Since the synthetic generation process used a lightweight model ("lite"), the quality of the raw generation might vary. For the best fine-tuning results and to reproduce the metrics shown in this repo, please **download and use the curated dataset file (`final_df.csv`)** directly instead of regenerating it from scratch.

*You can download file in section 2. Train*

In [15]:
client = genai.Client(api_key=userdata.get('google_api_key_2'))

In [16]:
import re

def remove_irrelevant_sections(description):
    """
    Removes irrelevant sections such as "About the Company," "Perks & Benefits,"
    and "Responsibilities" from a job description.

    Args:
        description (str): The job description as a string.

    Returns:
        str: The cleaned job description with irrelevant sections removed.
    """
    # Define regex patterns for sections to remove
    patterns = [
        r"(About the Company:|Our Mission:).*?(?=(Qualifications|Requirements|Skills|Experience|$))",
        r"(Perks & Benefits:|What We Offer:).*?(?=(Qualifications|Requirements|Skills|Experience|$))",
        r"(Responsibilities:).*?(?=(Qualifications|Requirements|Skills|Experience|$))"
    ]

    # Remove each pattern
    for pattern in patterns:
        description = re.sub(pattern, "", description, flags=re.IGNORECASE | re.DOTALL)

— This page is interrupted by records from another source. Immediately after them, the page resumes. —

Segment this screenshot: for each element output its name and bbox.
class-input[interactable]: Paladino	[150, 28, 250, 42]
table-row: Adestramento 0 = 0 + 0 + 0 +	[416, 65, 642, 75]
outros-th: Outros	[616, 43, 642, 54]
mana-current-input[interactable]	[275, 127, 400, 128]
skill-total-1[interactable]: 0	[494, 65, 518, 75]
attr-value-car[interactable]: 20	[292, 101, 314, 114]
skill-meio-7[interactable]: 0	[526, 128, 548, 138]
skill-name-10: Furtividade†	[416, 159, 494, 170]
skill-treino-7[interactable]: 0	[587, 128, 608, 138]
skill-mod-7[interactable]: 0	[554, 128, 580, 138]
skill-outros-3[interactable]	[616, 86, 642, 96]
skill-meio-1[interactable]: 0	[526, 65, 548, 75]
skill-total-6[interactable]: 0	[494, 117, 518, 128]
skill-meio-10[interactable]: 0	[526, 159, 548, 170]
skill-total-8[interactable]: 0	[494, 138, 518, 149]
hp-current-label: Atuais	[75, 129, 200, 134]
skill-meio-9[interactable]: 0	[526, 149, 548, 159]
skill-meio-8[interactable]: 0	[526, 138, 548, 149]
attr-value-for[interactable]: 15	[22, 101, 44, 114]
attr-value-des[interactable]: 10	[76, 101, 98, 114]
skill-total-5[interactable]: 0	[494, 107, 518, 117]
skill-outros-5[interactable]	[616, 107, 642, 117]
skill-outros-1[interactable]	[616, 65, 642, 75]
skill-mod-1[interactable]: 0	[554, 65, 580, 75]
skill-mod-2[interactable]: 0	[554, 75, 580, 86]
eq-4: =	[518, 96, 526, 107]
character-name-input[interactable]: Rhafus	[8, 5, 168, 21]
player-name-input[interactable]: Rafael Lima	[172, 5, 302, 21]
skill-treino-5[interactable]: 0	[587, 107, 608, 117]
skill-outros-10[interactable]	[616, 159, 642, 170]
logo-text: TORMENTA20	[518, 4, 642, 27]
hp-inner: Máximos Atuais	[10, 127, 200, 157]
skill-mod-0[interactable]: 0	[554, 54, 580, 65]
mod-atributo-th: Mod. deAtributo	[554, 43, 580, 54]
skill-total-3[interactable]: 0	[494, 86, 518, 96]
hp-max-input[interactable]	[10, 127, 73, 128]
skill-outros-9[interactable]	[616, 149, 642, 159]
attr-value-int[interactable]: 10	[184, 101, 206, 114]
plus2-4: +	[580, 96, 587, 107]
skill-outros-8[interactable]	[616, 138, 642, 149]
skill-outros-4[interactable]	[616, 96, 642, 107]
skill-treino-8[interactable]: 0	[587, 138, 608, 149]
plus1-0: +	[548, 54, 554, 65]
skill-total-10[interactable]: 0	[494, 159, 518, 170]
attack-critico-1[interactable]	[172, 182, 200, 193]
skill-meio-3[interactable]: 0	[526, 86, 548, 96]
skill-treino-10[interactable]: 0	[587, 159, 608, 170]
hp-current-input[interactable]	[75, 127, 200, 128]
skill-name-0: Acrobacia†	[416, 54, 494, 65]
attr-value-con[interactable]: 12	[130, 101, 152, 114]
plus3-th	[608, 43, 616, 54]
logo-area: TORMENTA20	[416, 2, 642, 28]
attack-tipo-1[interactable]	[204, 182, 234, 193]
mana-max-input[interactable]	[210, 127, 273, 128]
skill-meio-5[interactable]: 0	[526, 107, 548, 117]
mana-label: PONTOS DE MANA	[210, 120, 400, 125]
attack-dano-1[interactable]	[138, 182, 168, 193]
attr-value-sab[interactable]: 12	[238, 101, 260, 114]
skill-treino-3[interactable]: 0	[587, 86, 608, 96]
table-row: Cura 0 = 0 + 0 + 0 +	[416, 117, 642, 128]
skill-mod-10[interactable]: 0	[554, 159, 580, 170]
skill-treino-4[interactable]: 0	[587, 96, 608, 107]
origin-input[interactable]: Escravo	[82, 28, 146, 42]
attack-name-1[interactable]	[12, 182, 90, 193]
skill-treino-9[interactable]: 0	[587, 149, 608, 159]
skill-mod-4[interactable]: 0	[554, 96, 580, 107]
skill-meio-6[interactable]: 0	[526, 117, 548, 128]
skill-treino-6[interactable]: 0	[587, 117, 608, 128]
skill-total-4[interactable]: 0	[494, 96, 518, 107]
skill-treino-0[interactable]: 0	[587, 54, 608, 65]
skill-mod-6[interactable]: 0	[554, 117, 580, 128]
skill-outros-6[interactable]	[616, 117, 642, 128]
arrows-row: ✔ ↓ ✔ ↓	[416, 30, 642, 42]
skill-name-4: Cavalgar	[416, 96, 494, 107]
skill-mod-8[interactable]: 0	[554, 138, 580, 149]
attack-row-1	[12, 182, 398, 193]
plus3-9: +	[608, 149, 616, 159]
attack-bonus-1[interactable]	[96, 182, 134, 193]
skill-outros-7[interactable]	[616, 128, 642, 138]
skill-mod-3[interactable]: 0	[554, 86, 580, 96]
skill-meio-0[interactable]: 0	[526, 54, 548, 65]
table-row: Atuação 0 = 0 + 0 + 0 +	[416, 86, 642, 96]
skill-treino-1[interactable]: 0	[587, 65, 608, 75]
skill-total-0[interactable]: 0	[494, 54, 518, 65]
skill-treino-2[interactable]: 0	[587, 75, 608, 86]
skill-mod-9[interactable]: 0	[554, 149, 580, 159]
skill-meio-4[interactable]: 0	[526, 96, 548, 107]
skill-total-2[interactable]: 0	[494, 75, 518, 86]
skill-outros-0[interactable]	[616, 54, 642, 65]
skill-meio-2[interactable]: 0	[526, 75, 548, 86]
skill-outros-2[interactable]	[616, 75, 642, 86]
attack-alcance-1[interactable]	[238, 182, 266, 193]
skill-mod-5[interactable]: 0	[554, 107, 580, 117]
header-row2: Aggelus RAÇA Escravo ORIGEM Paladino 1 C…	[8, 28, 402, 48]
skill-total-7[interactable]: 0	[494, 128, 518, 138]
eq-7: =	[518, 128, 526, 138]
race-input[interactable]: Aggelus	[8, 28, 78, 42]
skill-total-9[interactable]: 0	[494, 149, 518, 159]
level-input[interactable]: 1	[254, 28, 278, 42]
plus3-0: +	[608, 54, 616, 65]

    return description.strip()

def extract_qualifications_from_html(description):
    """
    Extracts sections of a job description that begin with keywords like
    "Qualifications," "Requirements," "Skills," or "Experience."

    Args:
        description (str): The job description as a string.

    Returns:
        str: The relevant section containing qualifications, or the original
             description if no match is found.
    """
    # Search for sections starting with relevant keywords
    match = re.search(
        r"(Qualifications|Requirements|Skills|Experience).*",
        description,
        flags=re.IGNORECASE | re.DOTALL,
    )
    if match:
        # Extract the matched section
        relevant_section = match.group(0)
        return relevant_section
    return description

def remove_eoe_notes(description):
    """
    Removes Equal Opportunity Employer (EOE) notes and similar boilerplate text
    from a job description.

    Args:
        description (str): The job description as a string.

    Returns:
        str: The cleaned job description with EOE notes removed.
    """
    # Define regex patterns for common EOE notes
    patterns = [
        r"an equal opportunity employer.*?(?=\n|$)",  # Common phrasing
        r"EOE.*?(?=\n|$)",  # Short form
        r"EEO.*?(?=\n|$)",
        r"equal employment*?(?=\n|$)",  # Full boilerplate
        r"Equal employment opportunity.*?(?=\n|$)"  # Variations
    ]

    # Remove each pattern from the description
    for pattern in patterns:
        description = re.sub(pattern, "", description, flags=re.IGNORECASE | re.DOTALL)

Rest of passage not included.